AGRICOLTURA È SCONTRO SUI FONDI NON SPESI PDF Stampa E-mail
Locali Lecce
Scritto da Alessandra Lupo   
Lunedì 08 Febbraio 2010 13:36
Dall’asparago al clementino, passando per il carciofo pugliese, la polemica politica ha il sapore dei prodotti della terra, su cui la strategia del made in Puglia per affrontare il mercato aperto e la grande distribuzione passerà soprattutto per un sistema di regole e controlli sulla tracciabilità. E’ quanto ha dichiarato da Berlino l’assessore regionale all’agricoltura Dario Stefano, ospite della prestigiosa fiera del settore Fruit Logistica, che ha anche annunciato l’arrivo del bando entro quattro o cinque mesi. Dal centro destra però il deputato del Pdl Luigi Lazzari – componente della Commissione Attività Produttive della Camera, accusa: quel bando poteva essere fatto già nel 2007. Una vergogna che grida vendetta, un vero e proprio omicidio tenere questi soldi nei cassetti mentre gli agricoltori languono. Dal 2007, continua Lazzari, nelle casse della Regione Puglia ci sono i fondi del Piano di Sviluppo Rurale, un miliardo e 600 milioni di euro, e ad oggi di questi soldi la Giunta Vendola ha speso appena 87 milioni di euro, ossia il 5,8%”. “C’è di più – aggiunge Lazzari - il Fas 2000 – 2006 assegnato alla Puglia prevedeva un programma di spesa per l’agroindustria di 63 milioni di euro. La Regione Puglia ha speso solo il 5,4%, ossia poco più di tre milioni di euro. Ne deriva che da 4 anni Vendola, Stefano e compagni hanno in cassa quasi un miliardo e 700 milioni di euro da poter spendere per sostenere l’agricoltura pugliese: perché non li hanno spesi? E da bari intanto partono all’attacco della giunta Vendola i giovani del Pdl per Rocco Palese Presidente che annunciano una conferenza stampa in cui mostreranno un video che promette di svelare quello che chiamano il bluff di Bollenti Spiriti Camp che si è concluso ieri alla fiera del Levante. Una macchina da voti per pochi destinata a pochi . Anticipa da Bruxelles l’eurodeputato del Pdl, Sergio Silvestris.

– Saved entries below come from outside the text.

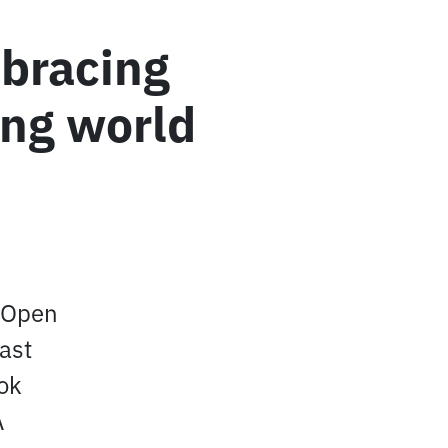
mbracing
ing world
c Open
East
ook
A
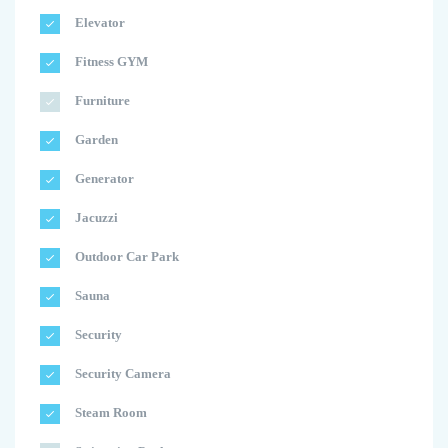
Elevator
Fitness GYM
Furniture
Garden
Generator
Jacuzzi
Outdoor Car Park
Sauna
Security
Security Camera
Steam Room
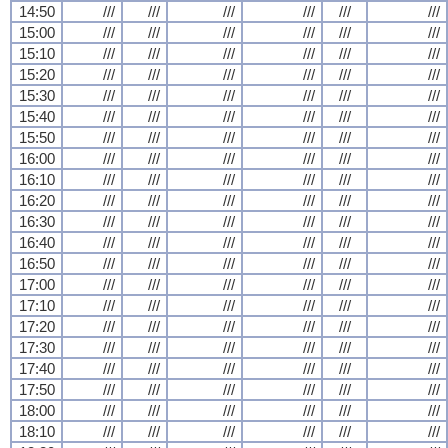
14:50
///
///
///
///
///
///
15:00
///
///
///
///
///
///
15:10
///
///
///
///
///
///
15:20
///
///
///
///
///
///
15:30
///
///
///
///
///
///
15:40
///
///
///
///
///
///
15:50
///
///
///
///
///
///
16:00
///
///
///
///
///
///
16:10
///
///
///
///
///
///
16:20
///
///
///
///
///
///
16:30
///
///
///
///
///
///
16:40
///
///
///
///
///
///
16:50
///
///
///
///
///
///
17:00
///
///
///
///
///
///
17:10
///
///
///
///
///
///
17:20
///
///
///
///
///
///
17:30
///
///
///
///
///
///
17:40
///
///
///
///
///
///
17:50
///
///
///
///
///
///
18:00
///
///
///
///
///
///
18:10
///
///
///
///
///
///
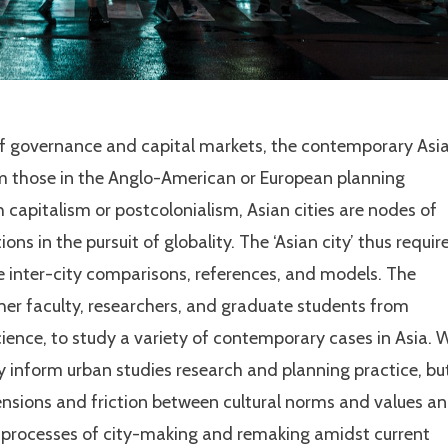
of governance and capital markets, the contemporary Asi
om those in the Anglo-American or European planning
 capitalism or postcolonialism, Asian cities are nodes of
ions in the pursuit of globality. The ‘Asian city’ thus requir
uate inter-city comparisons, references, and models. The
her faculty, researchers, and graduate students from
cience, to study a variety of contemporary cases in Asia. 
ly inform urban studies research and planning practice, bu
ensions and friction between cultural norms and values a
e processes of city-making and remaking amidst current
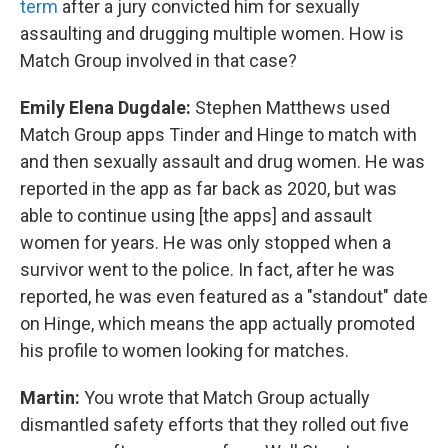
term
after a jury convicted him for sexually
assaulting and drugging multiple women. How is
Match Group involved in that case?
Emily Elena Dugdale:
Stephen Matthews used
Match Group apps Tinder and Hinge to match with
and then sexually assault and drug women. He was
reported in the app as far back as 2020, but was
able to continue using [the apps] and assault
women for years. He was only stopped when a
survivor went to the police. In fact, after he was
reported, he was even featured as a "standout" date
on Hinge, which means the app actually promoted
his profile to women looking for matches.
Martin:
You wrote that Match Group actually
dismantled safety efforts that they rolled out five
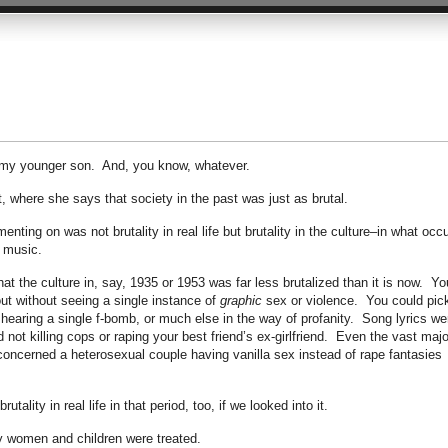
y my younger son. And, you know, whatever.
, where she says that society in the past was just as brutal.
enting on was not brutality in real life but brutality in the culture–in what occ
d music.
hat the culture in, say, 1935 or 1953 was far less brutalized than it is now. Yo
ut without seeing a single instance of
graphic
sex or violence. You could pic
hearing a single f-bomb, or much else in the way of profanity. Song lyrics we
t killing cops or raping your best friend’s ex-girlfriend. Even the vast majo
 concerned a heterosexual couple having vanilla sex instead of rape fantasies
rutality in real life in that period, too, if we looked into it.
y women and children were treated.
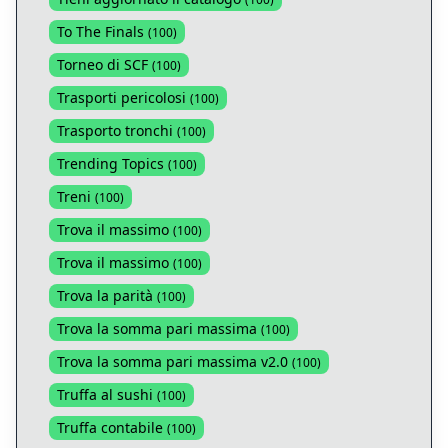
To The Finals
(
100
)
Torneo di SCF
(
100
)
Trasporti pericolosi
(
100
)
Trasporto tronchi
(
100
)
Trending Topics
(
100
)
Treni
(
100
)
Trova il massimo
(
100
)
Trova il massimo
(
100
)
Trova la parità
(
100
)
Trova la somma pari massima
(
100
)
Trova la somma pari massima v2.0
(
100
)
Truffa al sushi
(
100
)
Truffa contabile
(
100
)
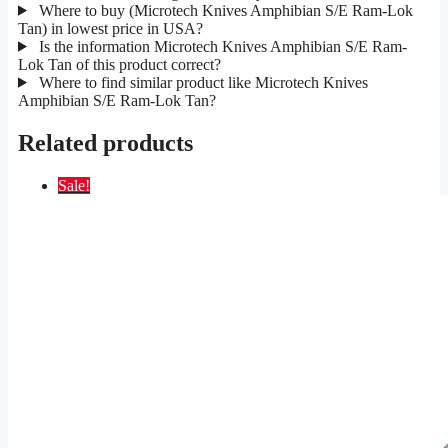
Where to buy (Microtech Knives Amphibian S/E Ram-Lok
Tan) in lowest price in USA?
Is the information Microtech Knives Amphibian S/E Ram-
Lok Tan of this product correct?
Where to find similar product like Microtech Knives
Amphibian S/E Ram-Lok Tan?
Related products
Sale!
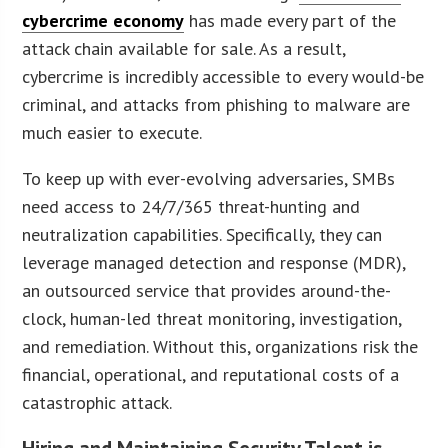
cybercrime economy
has made every part of the
attack chain available for sale. As a result,
cybercrime is incredibly accessible to every would-be
criminal, and attacks from phishing to malware are
much easier to execute.
To keep up with ever-evolving adversaries, SMBs
need access to 24/7/365 threat-hunting and
neutralization capabilities. Specifically, they can
leverage managed detection and response (MDR),
an outsourced service that provides around-the-
clock, human-led threat monitoring, investigation,
and remediation. Without this, organizations risk the
financial, operational, and reputational costs of a
catastrophic attack.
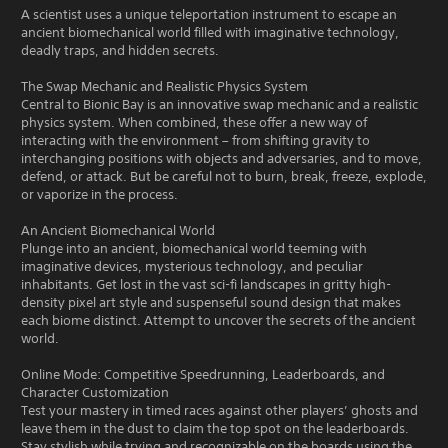
A scientist uses a unique teleportation instrument to escape an
ancient biomechanical world filled with imaginative technology,
deadly traps, and hidden secrets.
The Swap Mechanic and Realistic Physics System
Central to Bionic Bay is an innovative swap mechanic and a realistic
physics system. When combined, these offer a new way of
interacting with the environment – from shifting gravity to
interchanging positions with objects and adversaries, and to move,
defend, or attack. But be careful not to burn, break, freeze, explode,
or vaporize in the process.
An Ancient Biomechanical World
Plunge into an ancient, biomechanical world teeming with
imaginative devices, mysterious technology, and peculiar
inhabitants. Get lost in the vast sci-fi landscapes in gritty high-
density pixel art style and suspenseful sound design that makes
each biome distinct. Attempt to uncover the secrets of the ancient
world.
Online Mode: Competitive Speedrunning, Leaderboards, and
Character Customization
Test your mastery in timed races against other players’ ghosts and
leave them in the dust to claim the top spot on the leaderboards.
Stay stylish while trying and recognizable on the boards using the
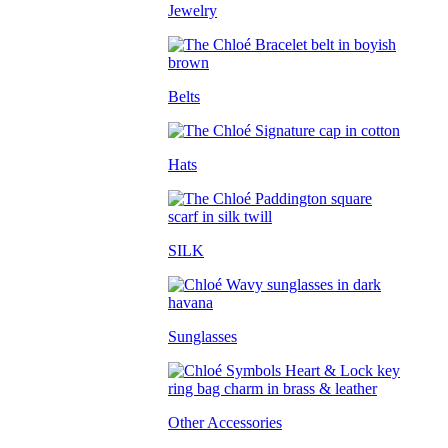
Jewelry
Belts
Hats
SILK
Sunglasses
Other Accessories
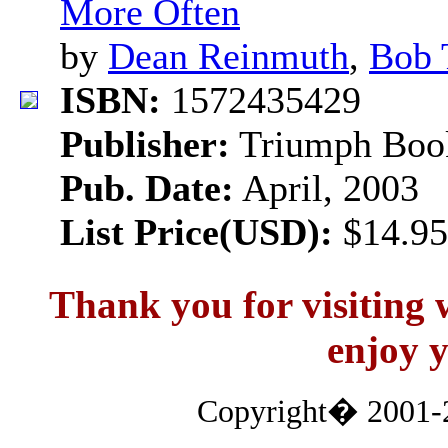
More Often
by
Dean Reinmuth
,
Bob 
ISBN:
1572435429
Publisher:
Triumph Boo
Pub. Date:
April, 2003
List Price(USD):
$14.95
Thank you for visitin
enjoy y
Copyright� 2001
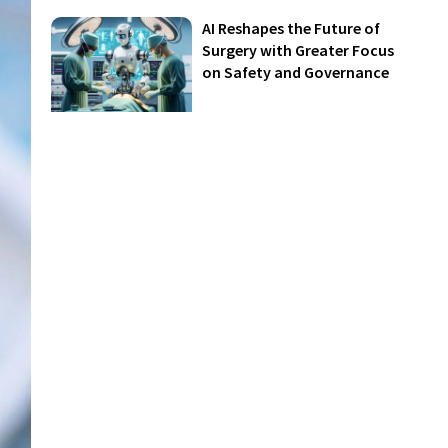
AI Reshapes the Future of
Surgery with Greater Focus
on Safety and Governance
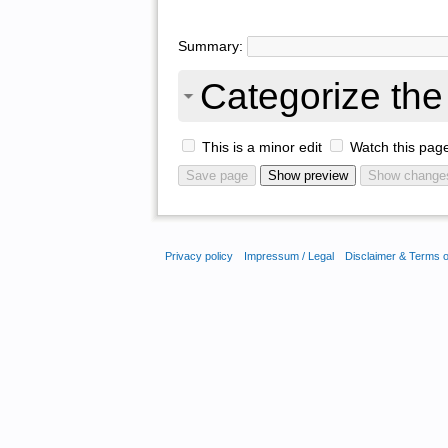
Summary:
Categorize the 
This is a minor edit
Watch this pag
Privacy policy
Impressum / Legal
Disclaimer & Terms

Sono poco più di 200 quelli che hanno avuto i finanziamenti e sono migliaia i ricorsi presentati da chi è stato escluso che ha denunciato le modalità di selezione poco trasparenti. Praticamente con i soldi dei cittadini è stato finanziato il lo stesso messo sui pullman per andare a votare alla primarie e che gli fa da clac per le strade conclude Silvestris, i giovani veri della Puglia, quelli che vogliono rimboccarsi le maniche e lavorare davvero, in questi 5 anni non continuano ad essere ignorati”.